WORK REQUEST: Copy every record verbatim. Leave the pictures out.

#### EXTRACTED INFORMATION

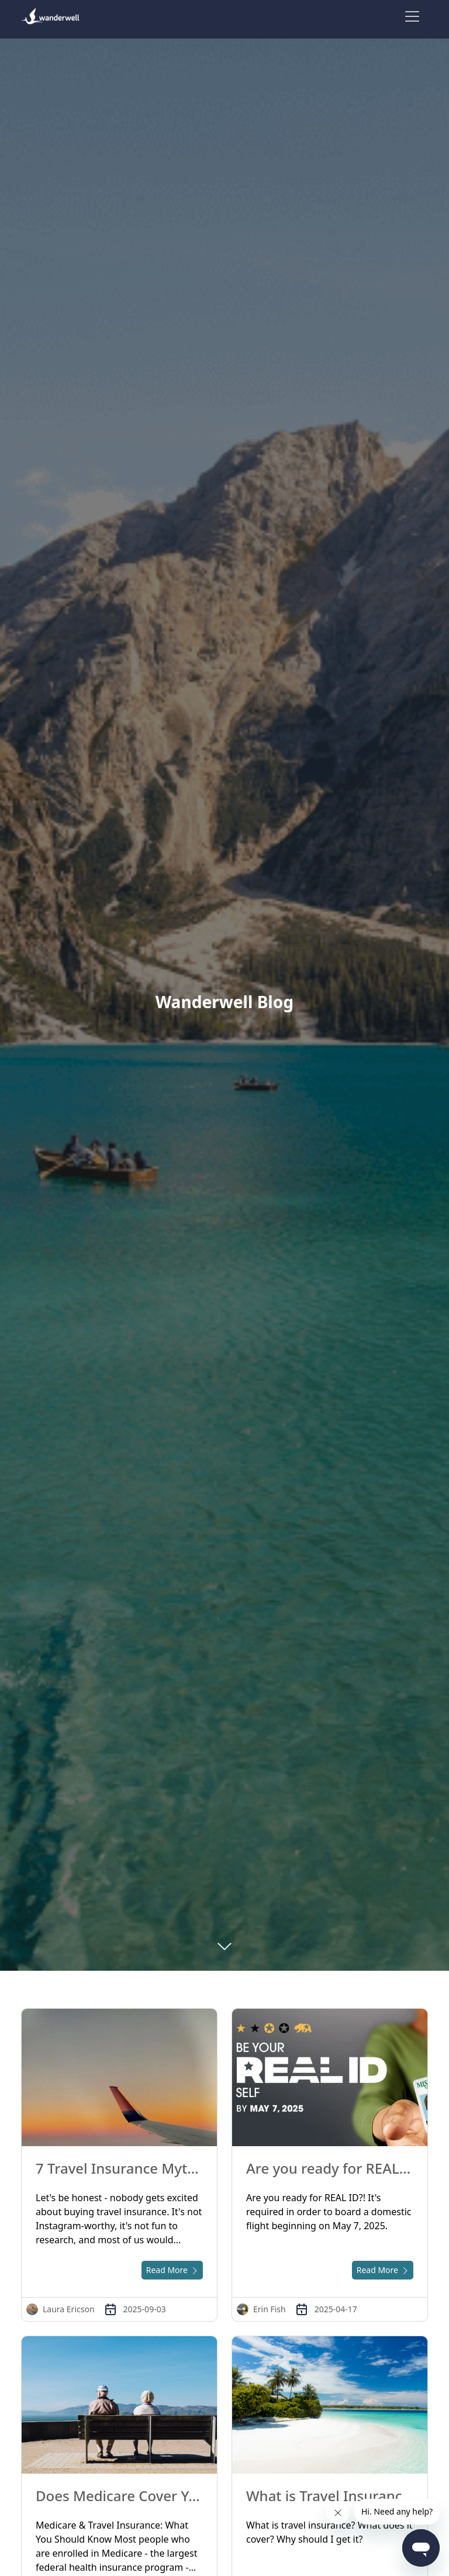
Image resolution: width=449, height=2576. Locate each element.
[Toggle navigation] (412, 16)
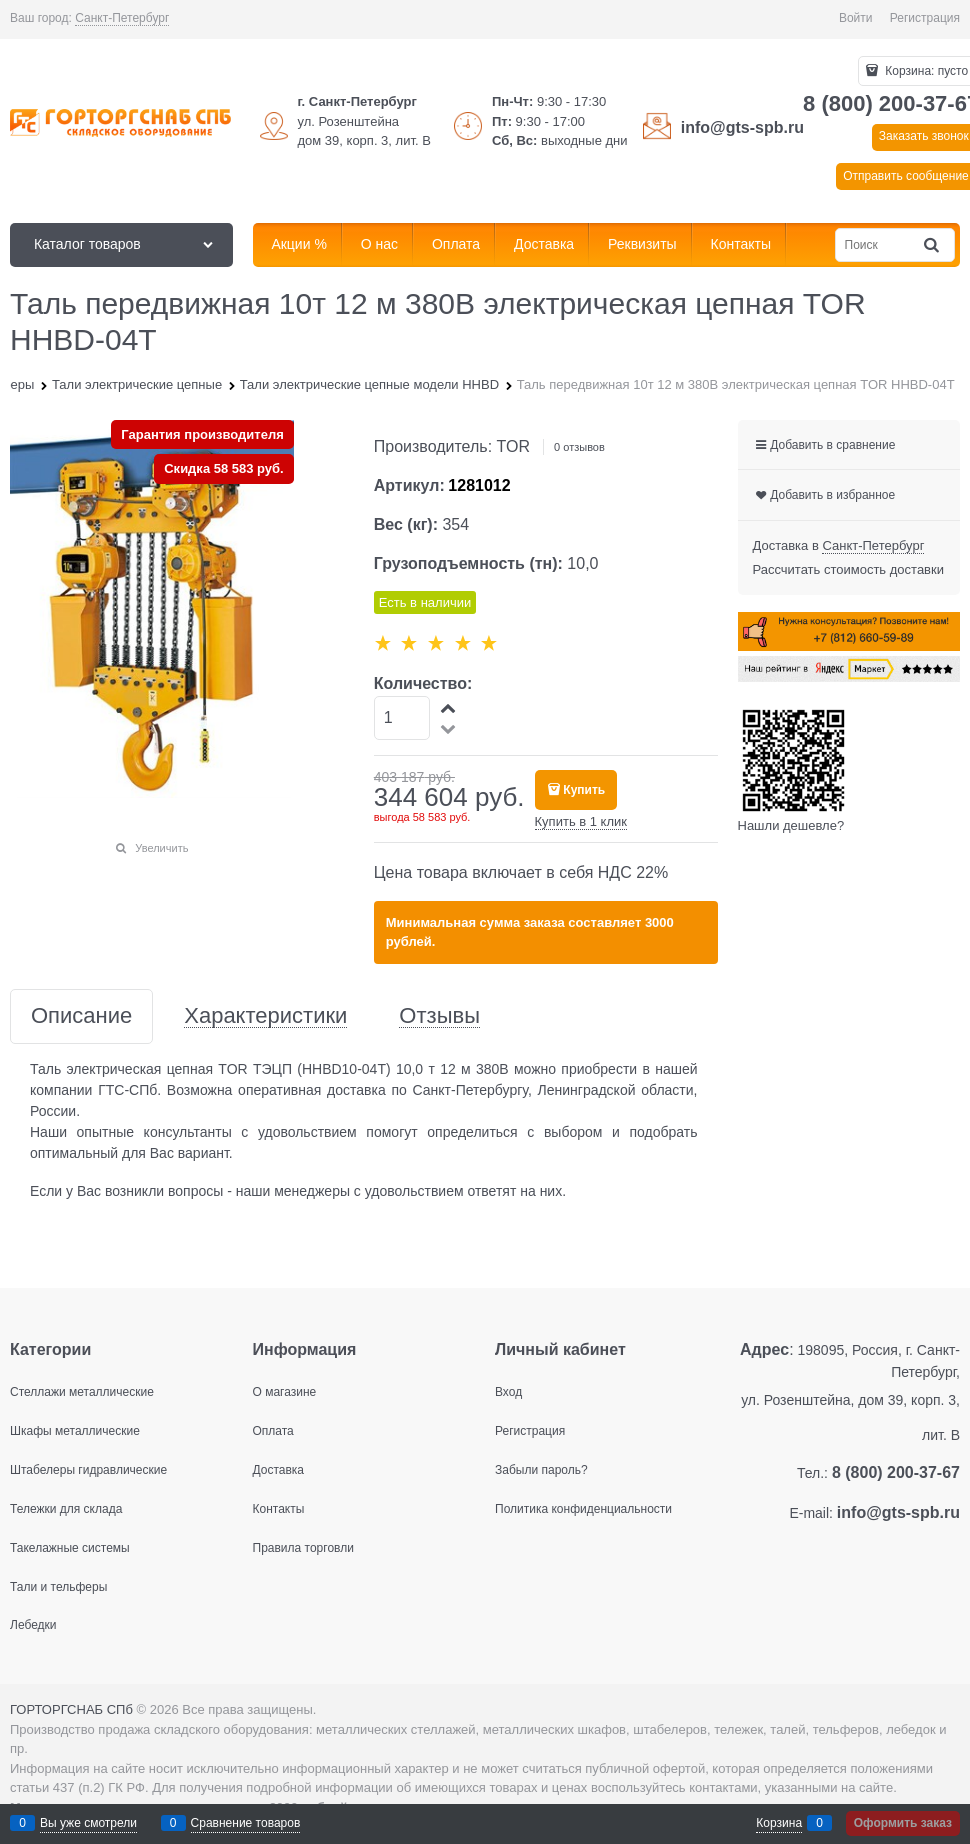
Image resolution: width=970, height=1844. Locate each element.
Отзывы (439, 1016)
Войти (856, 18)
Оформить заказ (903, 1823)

########

ANSWER TO THIS PROBLEM:
Image resolution: width=449, height=2576. Locate each element.
[Toggle navigation] (412, 16)
Image resolution: width=970, height=1844. Locate each element.
Отзывы (439, 1016)
Войти (856, 18)
Оформить заказ (903, 1823)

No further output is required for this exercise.